Leon Calvert (26 June 1927 – 1 May 2018) was a British bebop jazz trumpeter, and one of the co-founders of Club Eleven.
==Early career and Club Eleven==
Calvert was born in Westcliffe-on-Sea and learnt to play the trumpet in his childhood. His family moved to Manchester while he was still very young. His first professional job was with Jack Nieman's Band at the Plaza in Manchester. By 1945 he was on the London circuit. From late 1947 he performed on the ocean liner Mauretania with Paul Lombard. He joined Oscar Rabin's band in 1948. That year he was one of the ten musician co-founders of Club Eleven in Great Windmill Street, and later Carnaby Street. At the club he played with the house band led by John Dankworth.

Calvert also worked with the Ambrose band (1949), the Steve Race Bop Band (1949), Tito Burns (1950–1951) and then for four years with Carroll Gibbons. In the mid-1950s he had stints with Ken Moule, Buddy Featherstonhaugh, the London Jazz Orchestra and Denny Boyce. In the late 1950s he worked with Tony Crombie and Vic Lewis.

==1960s==
In July 1961 he took over from Dick Hawdon as lead trumpeter for the John Dankworth Orchestra. He can be heard on many Ken Moule and Dankworth recordings of this period, his style influenced by the early work of Miles Davis. He was featured on Johnny Scott's London Swings in 1966.

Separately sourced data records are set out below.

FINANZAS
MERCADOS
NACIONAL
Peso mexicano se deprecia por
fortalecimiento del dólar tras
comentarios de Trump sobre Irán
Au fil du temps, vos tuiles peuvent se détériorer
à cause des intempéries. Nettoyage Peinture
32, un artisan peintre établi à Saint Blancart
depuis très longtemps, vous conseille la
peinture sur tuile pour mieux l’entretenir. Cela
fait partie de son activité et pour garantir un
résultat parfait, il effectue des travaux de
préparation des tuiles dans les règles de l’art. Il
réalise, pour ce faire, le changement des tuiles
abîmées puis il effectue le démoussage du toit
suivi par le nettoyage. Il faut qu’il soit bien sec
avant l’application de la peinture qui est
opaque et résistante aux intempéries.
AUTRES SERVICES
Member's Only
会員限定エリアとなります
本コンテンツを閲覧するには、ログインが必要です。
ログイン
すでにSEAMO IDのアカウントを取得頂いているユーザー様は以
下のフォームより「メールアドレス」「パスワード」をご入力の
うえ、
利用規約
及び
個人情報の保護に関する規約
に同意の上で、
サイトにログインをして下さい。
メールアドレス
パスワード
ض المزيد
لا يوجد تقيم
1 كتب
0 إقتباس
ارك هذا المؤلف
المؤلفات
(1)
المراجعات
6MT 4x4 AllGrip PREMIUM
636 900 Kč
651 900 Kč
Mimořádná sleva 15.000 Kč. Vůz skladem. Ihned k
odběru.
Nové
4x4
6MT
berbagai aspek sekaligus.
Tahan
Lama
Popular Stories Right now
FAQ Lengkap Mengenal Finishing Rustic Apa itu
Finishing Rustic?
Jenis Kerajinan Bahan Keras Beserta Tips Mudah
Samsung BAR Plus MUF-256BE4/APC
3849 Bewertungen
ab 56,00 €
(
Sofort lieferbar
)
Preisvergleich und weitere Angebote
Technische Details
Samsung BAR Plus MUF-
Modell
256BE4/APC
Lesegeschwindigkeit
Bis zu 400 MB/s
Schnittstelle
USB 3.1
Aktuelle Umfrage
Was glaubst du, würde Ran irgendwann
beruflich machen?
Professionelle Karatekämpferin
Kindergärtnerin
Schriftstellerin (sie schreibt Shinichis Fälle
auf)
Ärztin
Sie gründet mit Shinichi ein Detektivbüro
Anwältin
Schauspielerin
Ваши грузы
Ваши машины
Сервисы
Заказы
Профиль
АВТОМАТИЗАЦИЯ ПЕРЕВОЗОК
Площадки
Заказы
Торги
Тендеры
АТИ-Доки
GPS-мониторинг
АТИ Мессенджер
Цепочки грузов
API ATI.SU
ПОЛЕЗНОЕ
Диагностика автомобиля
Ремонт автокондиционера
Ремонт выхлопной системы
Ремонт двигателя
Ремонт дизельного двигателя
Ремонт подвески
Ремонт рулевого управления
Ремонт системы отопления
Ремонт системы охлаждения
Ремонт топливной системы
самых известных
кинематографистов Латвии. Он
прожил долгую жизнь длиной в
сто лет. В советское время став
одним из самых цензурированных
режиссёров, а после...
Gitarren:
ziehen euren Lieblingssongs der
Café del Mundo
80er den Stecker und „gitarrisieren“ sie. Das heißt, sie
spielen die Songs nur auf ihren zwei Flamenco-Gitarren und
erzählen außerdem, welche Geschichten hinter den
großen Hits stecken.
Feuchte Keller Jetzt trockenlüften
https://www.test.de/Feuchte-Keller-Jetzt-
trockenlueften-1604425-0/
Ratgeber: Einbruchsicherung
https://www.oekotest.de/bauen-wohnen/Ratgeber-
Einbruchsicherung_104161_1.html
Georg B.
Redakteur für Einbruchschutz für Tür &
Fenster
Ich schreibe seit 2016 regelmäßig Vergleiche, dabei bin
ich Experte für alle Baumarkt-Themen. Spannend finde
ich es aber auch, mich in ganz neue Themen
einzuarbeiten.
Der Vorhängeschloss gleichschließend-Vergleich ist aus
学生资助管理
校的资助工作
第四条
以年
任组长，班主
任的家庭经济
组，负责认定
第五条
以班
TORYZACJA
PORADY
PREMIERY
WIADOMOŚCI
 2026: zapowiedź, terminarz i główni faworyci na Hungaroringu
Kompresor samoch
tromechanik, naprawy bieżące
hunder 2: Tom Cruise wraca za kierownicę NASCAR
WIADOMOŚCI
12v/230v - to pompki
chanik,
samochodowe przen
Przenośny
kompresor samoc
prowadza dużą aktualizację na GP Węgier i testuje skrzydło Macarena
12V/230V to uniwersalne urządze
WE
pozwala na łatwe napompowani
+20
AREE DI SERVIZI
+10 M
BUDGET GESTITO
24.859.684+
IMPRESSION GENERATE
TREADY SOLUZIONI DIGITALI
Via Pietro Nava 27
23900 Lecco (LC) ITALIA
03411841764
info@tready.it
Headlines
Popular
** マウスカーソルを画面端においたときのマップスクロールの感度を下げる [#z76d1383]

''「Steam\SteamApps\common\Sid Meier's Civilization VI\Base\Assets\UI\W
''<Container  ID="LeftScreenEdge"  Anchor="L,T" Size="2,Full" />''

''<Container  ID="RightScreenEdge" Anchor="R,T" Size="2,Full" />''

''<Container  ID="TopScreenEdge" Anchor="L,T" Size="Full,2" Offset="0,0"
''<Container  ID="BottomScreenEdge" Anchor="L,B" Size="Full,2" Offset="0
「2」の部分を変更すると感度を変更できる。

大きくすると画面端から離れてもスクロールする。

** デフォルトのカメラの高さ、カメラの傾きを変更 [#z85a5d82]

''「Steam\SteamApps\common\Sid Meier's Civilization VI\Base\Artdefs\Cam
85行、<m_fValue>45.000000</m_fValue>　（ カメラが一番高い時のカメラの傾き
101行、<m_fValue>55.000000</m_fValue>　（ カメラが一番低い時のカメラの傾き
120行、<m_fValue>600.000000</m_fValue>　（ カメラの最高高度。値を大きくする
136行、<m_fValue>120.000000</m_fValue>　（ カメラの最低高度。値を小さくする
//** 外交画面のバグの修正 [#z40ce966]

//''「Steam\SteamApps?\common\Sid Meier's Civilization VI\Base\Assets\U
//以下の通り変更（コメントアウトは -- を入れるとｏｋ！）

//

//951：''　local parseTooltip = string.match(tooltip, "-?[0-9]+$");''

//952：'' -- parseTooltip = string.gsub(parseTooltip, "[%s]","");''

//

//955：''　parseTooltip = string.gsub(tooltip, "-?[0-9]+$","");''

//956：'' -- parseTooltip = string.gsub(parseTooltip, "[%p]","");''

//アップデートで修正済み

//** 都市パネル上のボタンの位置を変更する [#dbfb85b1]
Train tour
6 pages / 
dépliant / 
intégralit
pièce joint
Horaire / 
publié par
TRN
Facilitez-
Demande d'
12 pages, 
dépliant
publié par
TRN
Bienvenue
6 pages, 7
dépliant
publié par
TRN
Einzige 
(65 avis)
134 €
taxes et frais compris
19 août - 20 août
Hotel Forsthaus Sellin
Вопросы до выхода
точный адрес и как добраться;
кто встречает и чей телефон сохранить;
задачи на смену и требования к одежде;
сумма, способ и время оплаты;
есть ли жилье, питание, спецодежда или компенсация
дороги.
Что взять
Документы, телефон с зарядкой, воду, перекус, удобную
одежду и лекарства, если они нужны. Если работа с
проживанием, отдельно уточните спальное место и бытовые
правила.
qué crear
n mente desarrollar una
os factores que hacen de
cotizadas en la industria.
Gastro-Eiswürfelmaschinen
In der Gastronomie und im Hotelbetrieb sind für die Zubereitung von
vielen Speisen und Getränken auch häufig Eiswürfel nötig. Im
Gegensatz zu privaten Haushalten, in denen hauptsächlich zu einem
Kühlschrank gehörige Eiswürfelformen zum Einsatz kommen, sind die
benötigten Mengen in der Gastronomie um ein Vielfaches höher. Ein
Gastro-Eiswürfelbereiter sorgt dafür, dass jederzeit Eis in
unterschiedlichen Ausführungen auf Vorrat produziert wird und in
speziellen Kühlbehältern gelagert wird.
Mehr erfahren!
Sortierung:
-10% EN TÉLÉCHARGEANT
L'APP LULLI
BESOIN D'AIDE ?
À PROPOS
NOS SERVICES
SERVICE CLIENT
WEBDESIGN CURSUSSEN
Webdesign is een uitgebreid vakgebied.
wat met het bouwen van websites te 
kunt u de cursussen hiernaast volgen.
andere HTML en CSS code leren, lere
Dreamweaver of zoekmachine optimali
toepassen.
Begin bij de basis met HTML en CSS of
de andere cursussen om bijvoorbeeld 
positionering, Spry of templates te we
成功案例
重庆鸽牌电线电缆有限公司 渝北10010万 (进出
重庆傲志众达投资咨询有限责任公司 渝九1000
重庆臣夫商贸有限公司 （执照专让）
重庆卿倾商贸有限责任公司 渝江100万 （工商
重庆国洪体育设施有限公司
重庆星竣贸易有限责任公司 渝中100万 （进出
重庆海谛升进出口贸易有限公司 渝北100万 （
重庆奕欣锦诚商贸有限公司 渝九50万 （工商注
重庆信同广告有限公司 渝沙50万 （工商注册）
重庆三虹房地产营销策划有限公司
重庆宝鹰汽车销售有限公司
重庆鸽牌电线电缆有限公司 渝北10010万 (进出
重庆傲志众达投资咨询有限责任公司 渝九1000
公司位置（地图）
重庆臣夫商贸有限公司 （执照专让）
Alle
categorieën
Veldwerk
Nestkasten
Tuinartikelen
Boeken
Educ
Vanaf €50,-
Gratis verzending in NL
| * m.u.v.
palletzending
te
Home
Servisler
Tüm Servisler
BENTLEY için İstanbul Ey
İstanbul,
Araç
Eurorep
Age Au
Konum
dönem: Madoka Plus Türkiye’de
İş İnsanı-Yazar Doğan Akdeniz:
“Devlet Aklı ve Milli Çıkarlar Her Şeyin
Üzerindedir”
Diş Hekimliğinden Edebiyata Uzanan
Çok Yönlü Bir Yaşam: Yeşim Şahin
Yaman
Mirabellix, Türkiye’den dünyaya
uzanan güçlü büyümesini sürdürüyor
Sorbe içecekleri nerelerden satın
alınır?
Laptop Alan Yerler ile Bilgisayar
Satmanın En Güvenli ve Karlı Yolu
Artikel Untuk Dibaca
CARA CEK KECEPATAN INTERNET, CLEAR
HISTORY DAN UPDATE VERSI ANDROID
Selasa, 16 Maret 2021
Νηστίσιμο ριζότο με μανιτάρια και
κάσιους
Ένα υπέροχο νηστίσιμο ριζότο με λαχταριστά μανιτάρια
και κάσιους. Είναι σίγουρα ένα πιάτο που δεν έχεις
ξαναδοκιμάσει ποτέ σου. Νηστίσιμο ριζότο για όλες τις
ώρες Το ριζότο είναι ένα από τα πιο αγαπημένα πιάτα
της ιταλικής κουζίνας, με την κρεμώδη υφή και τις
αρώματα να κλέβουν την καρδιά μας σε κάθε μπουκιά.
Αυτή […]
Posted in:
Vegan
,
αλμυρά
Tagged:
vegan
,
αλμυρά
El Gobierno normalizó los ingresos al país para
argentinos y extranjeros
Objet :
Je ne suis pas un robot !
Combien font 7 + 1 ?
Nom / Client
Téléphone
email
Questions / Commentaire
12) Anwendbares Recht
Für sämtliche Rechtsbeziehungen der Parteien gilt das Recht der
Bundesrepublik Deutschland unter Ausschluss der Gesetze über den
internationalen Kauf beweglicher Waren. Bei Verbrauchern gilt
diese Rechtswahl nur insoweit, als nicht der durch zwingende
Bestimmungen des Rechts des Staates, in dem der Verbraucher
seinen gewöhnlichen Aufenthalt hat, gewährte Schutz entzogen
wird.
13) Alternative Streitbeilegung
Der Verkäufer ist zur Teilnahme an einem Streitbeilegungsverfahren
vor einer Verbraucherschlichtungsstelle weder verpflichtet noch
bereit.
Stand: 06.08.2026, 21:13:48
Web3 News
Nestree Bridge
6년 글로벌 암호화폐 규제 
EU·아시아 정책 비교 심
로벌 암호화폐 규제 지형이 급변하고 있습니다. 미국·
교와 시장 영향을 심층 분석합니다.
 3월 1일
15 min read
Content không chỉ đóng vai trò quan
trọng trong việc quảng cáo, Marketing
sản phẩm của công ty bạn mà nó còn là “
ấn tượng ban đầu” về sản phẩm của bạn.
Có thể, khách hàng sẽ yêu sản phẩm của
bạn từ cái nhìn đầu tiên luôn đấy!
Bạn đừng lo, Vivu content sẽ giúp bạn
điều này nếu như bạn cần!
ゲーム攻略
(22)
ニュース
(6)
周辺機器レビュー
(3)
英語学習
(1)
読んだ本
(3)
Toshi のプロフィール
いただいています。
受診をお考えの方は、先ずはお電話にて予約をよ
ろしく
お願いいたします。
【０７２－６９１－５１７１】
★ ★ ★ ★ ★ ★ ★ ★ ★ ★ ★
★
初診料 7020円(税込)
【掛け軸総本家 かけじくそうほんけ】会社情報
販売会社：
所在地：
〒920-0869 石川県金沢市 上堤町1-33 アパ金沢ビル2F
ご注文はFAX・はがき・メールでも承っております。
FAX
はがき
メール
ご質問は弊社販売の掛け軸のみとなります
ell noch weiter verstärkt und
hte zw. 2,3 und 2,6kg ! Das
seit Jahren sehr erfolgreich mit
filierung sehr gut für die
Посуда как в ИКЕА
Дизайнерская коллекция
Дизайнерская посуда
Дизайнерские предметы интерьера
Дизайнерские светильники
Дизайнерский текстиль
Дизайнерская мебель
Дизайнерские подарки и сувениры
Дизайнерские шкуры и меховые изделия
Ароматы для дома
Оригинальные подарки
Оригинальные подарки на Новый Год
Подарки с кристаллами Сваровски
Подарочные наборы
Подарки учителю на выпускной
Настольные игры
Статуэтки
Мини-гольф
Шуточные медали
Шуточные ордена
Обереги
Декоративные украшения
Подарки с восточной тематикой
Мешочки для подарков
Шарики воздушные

Calvert began operating a jazz label at Lansdowne Studios in the 1960s with drummer Barry Morgan, Monty Babson and Jerry Allen. In 1967 the group founded Morgan Sound Studios at 169–171 High Road, Willesden. The studio was the location for recordings by notable artists and bands, including Joan Armatrading, Black Sabbath, The Cure, Donovan, Jethro Tull, the Kinks, Paul McCartney, Cat Stevens, Rod Stewart, UFO, Yes and many more. As a session musician he played for The Beatles in the brass section on Penny Lane, and trumpet and flugelhorn on Martha My Dear.

==1970s==
In the 1970s Calvert appeared on the recording of Richard Rodney Bennett's Jazz Calendar Suite (1971) and on Tony Kinsey's Thames Suite (1977). He worked mostly as a freelance musician for radio, television (such as the in-house Top of the Pops orchestra led by Johnny Pearson, where he was lead trumpet for eight years) and film (for instance, on the James Bond film You Only Live Twice with John Barry).

==Later life==
In the 1980s, Calvert sometimes played as a duo with pianist Jack Honeybourne, and he continued playing at small jazz venues into the 1990s, with the Sounds of Seventeen, Jazz Spell and George Thorby's Band.

He died in Hatfield, Hertfordshire, at the age of 90.